> _WHAT THIS TASK INVOLVES_
Could you report every line from the entries that includes the word "apšvietimo"?

> _MATERIAL FOR THE TASK_
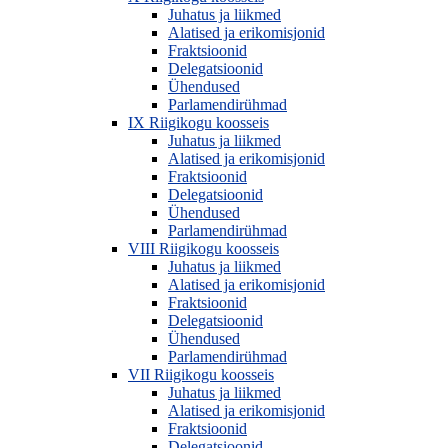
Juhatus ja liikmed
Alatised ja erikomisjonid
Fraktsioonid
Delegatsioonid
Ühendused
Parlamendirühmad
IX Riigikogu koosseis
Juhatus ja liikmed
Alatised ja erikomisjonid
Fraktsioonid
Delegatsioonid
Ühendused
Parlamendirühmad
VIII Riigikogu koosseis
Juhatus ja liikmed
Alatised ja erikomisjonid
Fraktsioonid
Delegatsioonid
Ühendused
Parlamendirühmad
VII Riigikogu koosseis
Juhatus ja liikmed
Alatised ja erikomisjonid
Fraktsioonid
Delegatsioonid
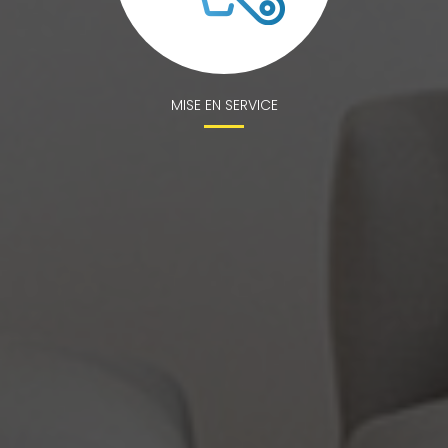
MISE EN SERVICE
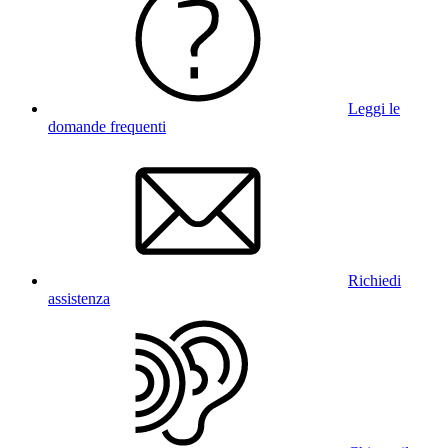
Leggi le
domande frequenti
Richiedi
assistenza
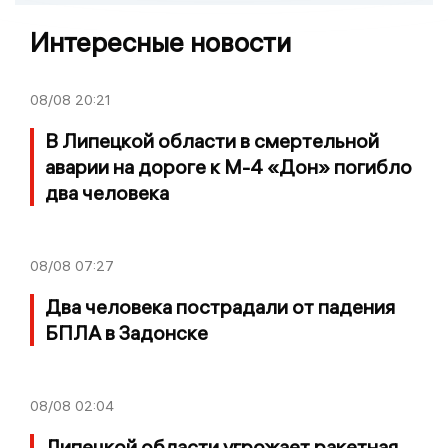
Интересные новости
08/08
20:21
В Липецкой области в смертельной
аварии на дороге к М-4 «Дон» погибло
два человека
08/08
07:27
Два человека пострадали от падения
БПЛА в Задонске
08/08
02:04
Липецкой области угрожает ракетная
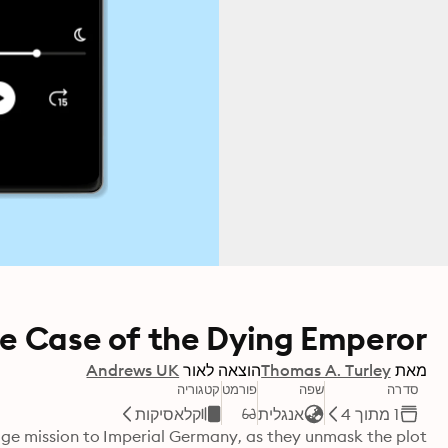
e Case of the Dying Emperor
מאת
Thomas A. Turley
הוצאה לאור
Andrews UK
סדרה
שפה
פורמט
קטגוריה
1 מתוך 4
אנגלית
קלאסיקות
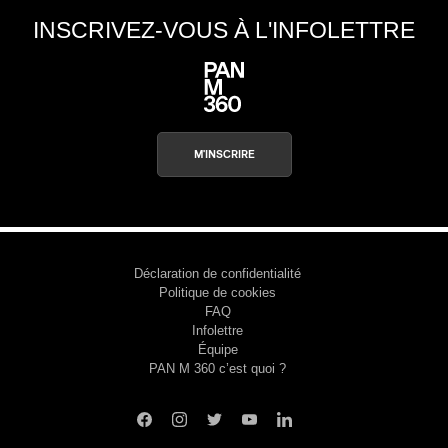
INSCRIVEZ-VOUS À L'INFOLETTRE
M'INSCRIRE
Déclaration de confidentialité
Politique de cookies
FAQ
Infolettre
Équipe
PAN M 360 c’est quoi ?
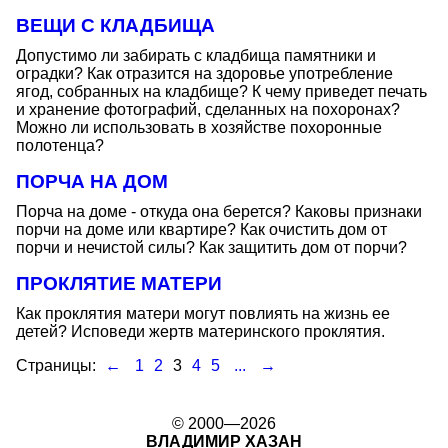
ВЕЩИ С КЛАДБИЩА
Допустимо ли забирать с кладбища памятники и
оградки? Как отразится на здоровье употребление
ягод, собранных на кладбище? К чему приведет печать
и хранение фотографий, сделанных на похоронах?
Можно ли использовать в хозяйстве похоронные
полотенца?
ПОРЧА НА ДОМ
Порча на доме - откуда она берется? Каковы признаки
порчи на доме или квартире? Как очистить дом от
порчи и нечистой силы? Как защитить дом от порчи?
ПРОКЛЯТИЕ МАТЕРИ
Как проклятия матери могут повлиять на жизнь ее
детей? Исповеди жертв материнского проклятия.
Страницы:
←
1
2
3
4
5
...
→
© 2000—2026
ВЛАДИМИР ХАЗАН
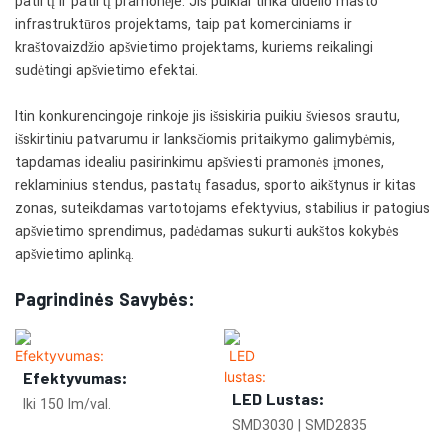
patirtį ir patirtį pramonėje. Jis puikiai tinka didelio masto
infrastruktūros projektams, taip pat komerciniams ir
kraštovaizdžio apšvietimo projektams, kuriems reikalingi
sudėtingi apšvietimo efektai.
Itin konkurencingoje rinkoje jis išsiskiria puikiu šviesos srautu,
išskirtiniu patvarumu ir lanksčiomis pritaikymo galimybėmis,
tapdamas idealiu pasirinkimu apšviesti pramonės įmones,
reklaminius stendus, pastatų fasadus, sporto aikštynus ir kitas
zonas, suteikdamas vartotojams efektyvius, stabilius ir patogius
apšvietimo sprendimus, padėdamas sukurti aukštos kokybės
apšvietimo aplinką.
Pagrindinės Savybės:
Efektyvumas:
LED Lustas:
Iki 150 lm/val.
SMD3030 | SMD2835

> _ANSWER SPACE_
kraštovaizdžio apšvietimo projektams, kuriems reikalingi
sudėtingi apšvietimo efektai.
apšvietimo sprendimus, padėdamas sukurti aukštos kokybės
apšvietimo aplinką.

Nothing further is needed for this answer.